The formula for the two-sample t-statistic is provided below as a reminder.

### $$t = \frac{\bar{x}_1 - \bar{x}_2}{\sqrt {s^2 (\frac{1}{n_1} + \frac{1}{n_2})}}$$

where... 

- $\bar{x}_1$ is the mean of the first sample of data and `$\bar{x}_2$` is the mean of of the second sample of data.
- $n_1$ and $n_2$ are the number of observations in each sample
- $s^2$ denotes the pooled *sample variance*, calculated as follows

### $$ s^2 = \frac{\sum_{i=1}^{n_1} (x_i - \bar{x}_1)^2 + \sum_{j=1}^{n_2} (x_j - \bar{x}_2)^2}{ n_1 + n_2 -2} $$

In this exercise, you should calculate the p-value manually!  This means calculating the t-statistic, then using the cdf of the t distribution to get the probability assigned to the p-value.  The t-distribution can be calculated from `scipy.stats` as follows

```python
tdist = stats.t(n1 + n2 - 2)
# the cdf is now tdist.cdf(x)
```

In [3]:
# make sure you use this data
control = np.array([166, 165, 120,  94, 104, 166,  98,  85,  97,  87, 114, 100, 152,
                    87, 152, 102,  82,  80,  84, 109,  98, 154, 135, 164, 137, 128,
                    122, 146,  86, 146,  85, 101, 109, 105, 163, 136, 142, 144, 140,
                    128, 126, 119, 121, 126, 169,  87,  97, 167,  89, 155])

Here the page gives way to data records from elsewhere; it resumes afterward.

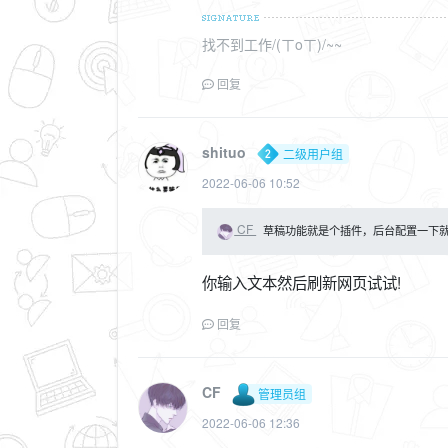
找不到工作/(ㄒoㄒ)/~~
回复
shituo
二级用户组
2022-06-06 10:52
CF
草稿功能就是个插件，后台配置一下
你输入文本然后刷新网页试试!
回复
CF
管理员组
2022-06-06 12:36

experimental = np.array([ 83, 100, 123,  75, 130,  77,  78,  87, 116, 116, 141,  93, 107,
                         101, 142, 152, 130, 123, 122, 154, 119, 149, 106, 107, 108, 151,
                         97,  95, 104, 141,  80, 110, 136, 134, 142, 135, 111,  83,  86,
                         116,  86, 117,  87, 143, 104, 107,  86,  88, 124,  76])

In [98]:
# Write your class here
class TwoSampleTTest(object):
    
    def __init__(self, samp1, samp2):
        
        self.samp1 = samp1
        self.samp2 = samp2
        self.t = None
        self.p = None
        
    def calc_tstat(self):
        mean1 = np.mean(self.samp1)
        mean2 = np.mean(self.samp2)
        pooled_var = np.sum(((self.samp1 - mean1)**2) + ((self.samp2 - mean2)**2))/(len(self.samp1) + len(self.samp2) - 2)
        divisor = np.sqrt(pooled_var * (1/len(self.samp1) + 1/len(self.samp2)))
        return (mean1 - mean2) / divisor
    
    def calc_pstat(self):
        tdist = stats.t(len(self.samp1) + len(self.samp2) - 2)
        #upper = 1 - tdist.cdf(self.calc_tstat())
        #lower = tdist.cdf(self.calc_tstat)
        return (1 - tdist.cdf(self.calc_tstat())) * 2
    
    def results(self, alpha):
        if alpha > 1:
            print('Enter desired interval between 0 and 1')
        elif self.calc_pstat() > alpha:
            print('The null hypothesis can\'t be rejected at the {} confidence level'.format(alpha))
        else:
            print('The null hypothesis can be rejected at the {}% confidence level because of a p_value of {}'.format(alpha, self.calc_pstat()))

In [None]:
#else:
            #print('The null hypothesis can be rejected at the {}% confidence level because of a p_value of {}'.format(alpha, self.calc_pstat()))
            

In [72]:
press = TwoSampleTTest(control, experimental)
# print((1 - press.calc_pstat()) * 2)
press.calc_pstat()

0.061504240672530575

You can use the following cells to test your class:

In [100]:
# Instantiate an object
ttest = TwoSampleTTest(control, experimental)

In [74]:
# Calculate the t-stat (should be +/- 1.89)
ttest.calc_tstat()

1.8915462966190268

In [83]:
# Calculate the two-tailed p-value (should be 0.0615)
ttest.calc_pstat()

0.061504240672530575

In [101]:
# Show the results
ttest.results(0.05)

The null hypothesis can't be rejected at the 0.05 confidence level


### Bonus

---

If you are looking for some extra practice, try implementing the one-tailed p-value in addition to the two-tailed p-value that you implemented above!